The uptick might be because 54% of the households polled said they don’t monitor their kids' activities online.
“When they're randomly contacted by somebody, whether it be through social, social media, through email or their phones, they don't have their spider sense up like you or I,” says McClellan. “Where we grew up in like, the don't talk to strangers generation.”
That leaves overconfident, tech-savvy teens to be exposed to four common scams.
The first is sextortion. The FBI published a warning on sextortion plots against teenage boys last year. Often, scammers pose as a female, send nude photos, and ask for the same in return. Once received, the victim is told if he does not send money, the photo will be sent to all his friends and family and posted online.

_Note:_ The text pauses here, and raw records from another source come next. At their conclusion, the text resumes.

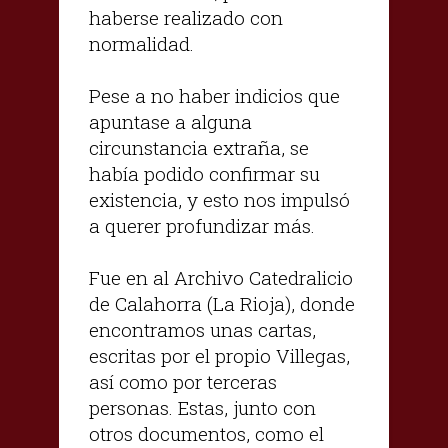
haberse realizado con
normalidad.
Pese a no haber indicios que
apuntase a alguna
circunstancia extraña, se
había podido confirmar su
existencia, y esto nos impulsó
a querer profundizar más.
Fue en al Archivo Catedralicio
de Calahorra (La Rioja), donde
encontramos unas cartas,
escritas por el propio Villegas,
así como por terceras
personas. Estas, junto con
otros documentos, como el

“It's sad because last year there was a story of a Florida teen that actually committed suicide over this,” says McClellan. “And what we realize is with most sextortion cases, though, they're empty threats.”
Before chatting with a stranger online, perform a reverse image search to confirm the person is who they say they are.
And, if you receive a threat, contact local law enforcement to report it.
More on scams
Another scam is student loan forgiveness: most of the time, the victim will get emails or texts asking for personal information like their social security number and payment information.
To avoid this, the Department of Education's official financial site should be the only site you give personal information to. And there is no application fee to apply.
Teens should also beware of the talent scout scam. Users on Instagram and TikTok receive private messages offering modeling and acting opportunities for a price.
To avoid this, research the company to make sure they are legitimate before providing any personal information.
And the last is online gaming scams. Scammers pose as fake vendors and send phishing links during the in-game chats to make in-game purchases. If you click on those, the criminal could have access to all your information.
To avoid this, never click on any links, even if the link was sent from a friend.
The bottom line is, the best way to prevent your child from falling victim to one of these scams is to have a conversation about these and what they can do to avoid them.
“If you can, sit down and have these conversations,” says McClellan. “Show them studies like this, say, look, this stuff really happens and I want to be here for you if anything happens like this."
And parents, remember to take advantage of parental control apps. Most of these apps allow you to monitor kids' messages, social media and phone applications, to keep them safe.